Outside the lab, a robot could face many potential perils: A falling tree limb, perhaps, or getting stuck under a rock on a search-and-rescue mission. In most cases, that would be it for the robot. But the lab of Prof. Rebecca Kramer-Bottiglio has developed a technology that allows a robot to selectively disconnect its limbs and free itself from such potential pitfalls.
Conversely, it allows separate robots to join together to take on tasks that they couldn’t do on their own. The work is detailed in Advanced Materials.
Critical to the technology is a material that the roboticists invented in the lab that they call a bicontinuous thermoplastic elastomer. The thermoplastic they use is a rubbery solid at room temperature that melts into a liquid at about 284 °F. It’s infused in a foam-like structure made from silicone that holds the thermoplastic in place when it’s melted into a liquid.
How it works
Two silicone bodies each have a layer of bicontinuous thermoplastic elastomer on their exposed surfaces. The foams are heated so that the thermoplastic melts into liquid. The silicone matrix holds the molten material like a sponge, preventing it from flowing out.
Upon contact of the two parts, the molten material combines into a continuous liquid mass. The material then cools and solidifies to connect the two parts. And to disconnect, the joint is heated so that the material melts and weakens, allowing the two parts to separate easily.
“So if the robot is doing its normal operations and walking around the wild, but then something happens to one of its legs—a big rock falls on it, for example—normally the whole robot would be stuck if it were cast in whole,” said Bilige Yang, a Ph.D. student and the lead author of the work.
“But because we have the ability to melt away and weaken this joint where the material is, the rest of the robot will be able to walk away without its amputated leg.”

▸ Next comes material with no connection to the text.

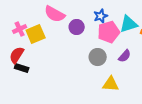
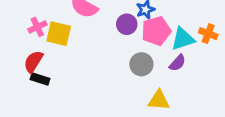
cyan triangle: (129, 24) -> (183, 39), moved
purple circle: (77, 27) -> (127, 24), moved
yellow square: (36, 34) -> (59, 34), turned 36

It’s a similar tactic used by lizards; if an attacker grabs its tail, the lizard automatically releases the limb and scurries to safety. And a crab will shed an injured appendage that’s slowing it down. But the Kramer-Bottiglio lab also points to the world of ants as a source of inspiration. For instance, many ants can link up to form a bridge to cross a gap on the forest floor or form into the shape of a ball to float on water.
Yang points to two small robotic devices on a counter in the lab, and a gap too wide for either of them to safely cross alone.
“If each individual robot tried to cross the gap, it would just fall through,” he said. “But if you have a few of them together, they can make it across. You can imagine this in different types of search-and-rescue missions where the robot will be able to navigate these types of scenarios much better.”
Next, the research team will apply this technology to many other soft robots they’ve developed in the laboratory.
“Our material not only aids in robot survival—it enables dynamic shape-change,” Kramer-Bottiglio said. “Robotic modules can self-reconfigure into different morphologies to perform tasks that demand specific shapes and behaviors.”